Friday, September 16, 2016

I have tried not to sour my temperament by participating in the vitriol that has infected this year’s campaign for President.  What happened to the civility and mutual respect that once characterized public discourse?  For crying out loud, the University of Chicago made news by simply announcing that ‘trigger warnings’ and ‘safe spaces’ should be unnecessary on a college campus that celebrates the free exchange of ideas.  This position was newsworthy because it has become commonplace to attribute hurtful motivation (and actual emotional harm) to the articulation of ideas with which one disagrees.  College campuses have published lists of words, phrases, and questions that are now considered “microaggressions.”

In his 1984 book The Naked Public Square, Richard Neuhaus bemoaned the disappearance of religious conversation from public discourse due to a one-sided application of the First Amendment.  We are seeing an extension of that trend into other arenas of thought as a humanist orthodoxy dominates academia, journalism and government.  If your religion teaches that abortion is wrong, then your religion has to become enlightened.  If your understanding of economics suggests that more people will be harmed than helped by, for example, raising the minimum wage, then you must have a loathing in your heart for low skill workers.  If you believe that immigration laws should be enforced and applied fairly and evenly, you lay yourself open to accusations of bigotry.

I mourned the death of journalism several years ago.  I no longer expect straight news reporting from any news source.  Among the signs of journalism’s demise was the corrupting of the language by using adjectives and adverbs – or value-laden nouns and verbs -- to “color” the story.  One sees this in the coverage of political rallies; a reporter is not content to simply report what the candidate says, but feels obliged to report tone and body language.  Such observations are highly subjective and tilt the coverage toward the perception of the reporter.  Was he/she intense? … passionate? … angry? … persuasive?  Pick your choice depending on what you think of the candidate.

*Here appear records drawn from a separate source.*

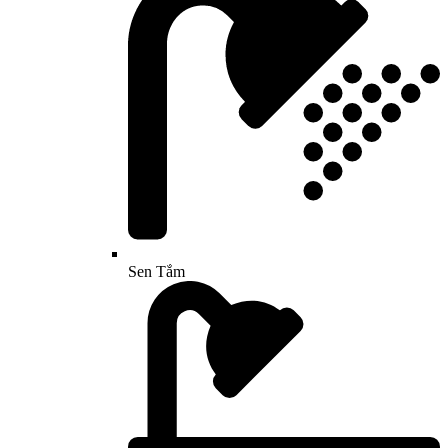
Sen Tắm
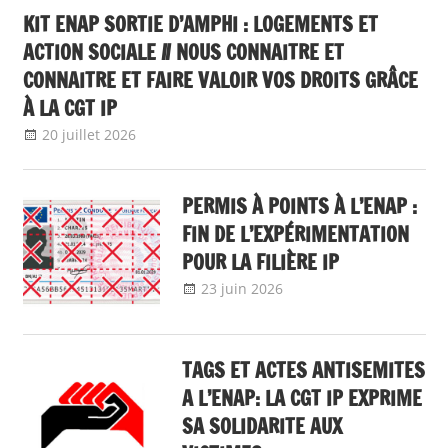
KIT ENAP SORTIE D’AMPHI : LOGEMENTS ET
ACTION SOCIALE // NOUS CONNAITRE ET
CONNAITRE ET FAIRE VALOIR VOS DROITS GRÂCE
À LA CGT IP
20 juillet 2026
delfabsar
ENAP
,
Non classé
PERMIS À POINTS À L’ENAP :
FIN DE L’EXPÉRIMENTATION
POUR LA FILIÈRE IP
23 juin 2026
delfabsar
A la une
,
Communiqué national
TAGS ET ACTES ANTISEMITES
A L’ENAP: LA CGT IP EXPRIME
SA SOLIDARITE AUX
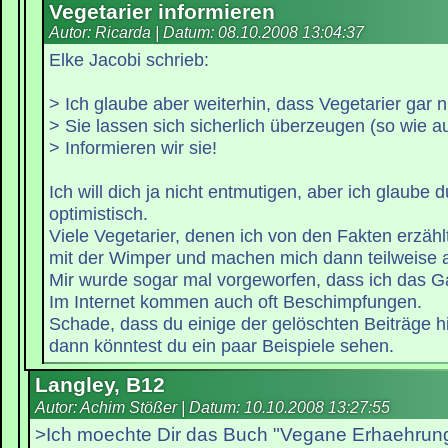
Vegetarier informieren
Autor: Ricarda | Datum:
08.10.2008 13:04:37
Elke Jacobi schrieb:
> Ich glaube aber weiterhin, dass Vegetarier gar n
> Sie lassen sich sicherlich überzeugen (so wie au
> Informieren wir sie!
Ich will dich ja nicht entmutigen, aber ich glaube 
optimistisch.
Viele Vegetarier, denen ich von den Fakten erzähl
mit der Wimper und machen mich dann teilweise a
Mir wurde sogar mal vorgeworfen, dass ich das G
Im Internet kommen auch oft Beschimpfungen.
Schade, dass du einige der gelöschten Beiträge hi
dann könntest du ein paar Beispiele sehen.
Langley, B12
Autor: Achim Stößer | Datum:
10.10.2008 13:27:55
>Ich moechte Dir das Buch "Vegane Erhaehrung"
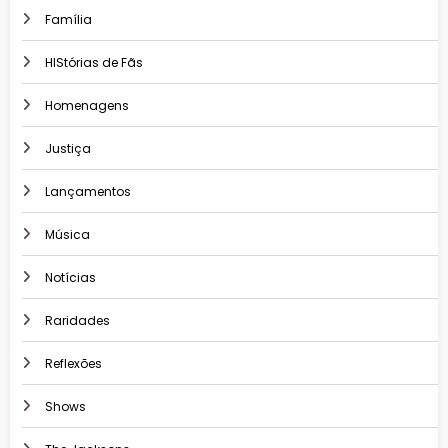
Família
HIStórias de Fãs
Homenagens
Justiça
Lançamentos
Música
Notícias
Raridades
Reflexões
Shows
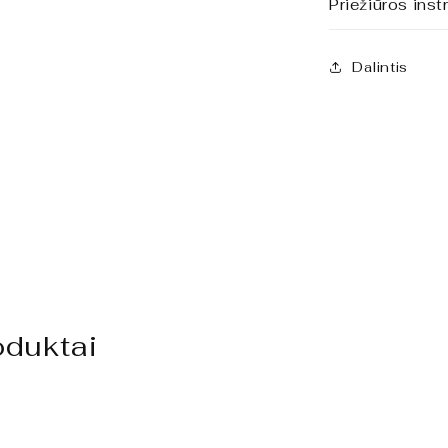
Priežiūros inst
Dalintis
oduktai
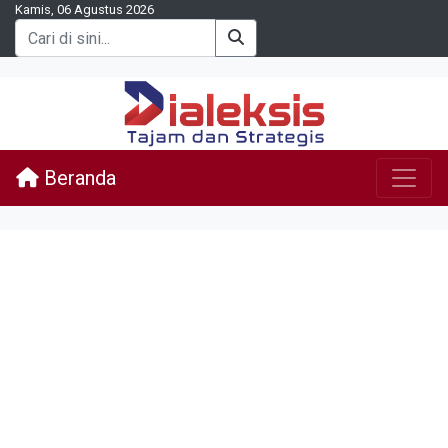
Kamis, 06 Agustus 2026
Beranda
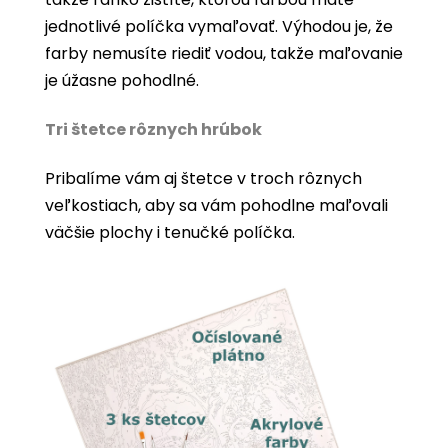
jednotlivé políčka vymaľovať. Výhodou je, že
farby nemusíte riediť vodou, takže maľovanie
je úžasne pohodlné.
Tri štetce rôznych hrúbok
Pribalíme vám aj štetce v troch rôznych
veľkostiach, aby sa vám pohodlne maľovali
väčšie plochy i tenučké políčka.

Secretary Clinton opened a can of worms when she used the label ‘deplorable’ to describe half of Donald Trump’s supporters.  It is one thing to say, “I deplore racism, sexism, homophobia, xenophobia and Islamophobia.”  But to call millions of Americans ‘deplorable’ on the basis of a personal judgment that they hold such views is quite another thing.

Dana Milbank of the Washington Post wrote a column titled “Yes, half of Trump supporters are racist” in response to criticism of Secretary Clinton. I read it with great interest.  He cited research into racial attitudes in making his case.  But in my view, he missed two key points:  first, the research would point to approximately one-third of Clinton supporters being racially prejudiced; second, the leap to the word ‘racist’ is not supported by the facts cited.

Milbank concluded his column as follows:  Trump, on stage, rejected any notion of racism, saying people who want secure borders ‘are not racists,’ people who warn of ‘radical Islamic terrorism are not Islamophobes’ and people who support police ‘are not prejudiced.’ But moments later, he repeated the campaign slogan he borrowed from an anti-Semitic organization that opposed involvement in World War II.  ‘America First – remember that,’ he said. “America First.’”

So Milbank would have us believe that a form of patriotism that puts America First is rooted in anti-Semitism and therefore its use is a prima facie rationale for labeling its user a racist.  That is absurd.

Will this campaign cause me to mourn the death of the English language to carry meaning apart from the filters of the sender and the receiver?  I have long ago consoled myself with the realization that the suffix ‘-phobia’ is now used to connote ‘hatred of’ rather than ‘fear of.’  If we can now label someone or some group as racist, sexist, homophobic, etc. based upon a public policy position, then the public square is not only naked, it is nihilistic.

One passing thought in conclusion:  I have observed that those who tend to use the word ‘xenophobic’ are themselves heavily xenophobic.  The word is used by most speakers to mean exclusively “fear of people from other countries.”  But the word itself means “fear of that which is foreign or strange.”  The attitudes of those who use the word seem to include fear of those whose faith guides their daily lives, who do not live on either coast, who enjoy hunting and fishing, who drive pickup trucks, listen to country music, and love NASCAR.  These are the kinds of people who are “other” to many in academia, media and government.

Words mean things.  At least, they used to.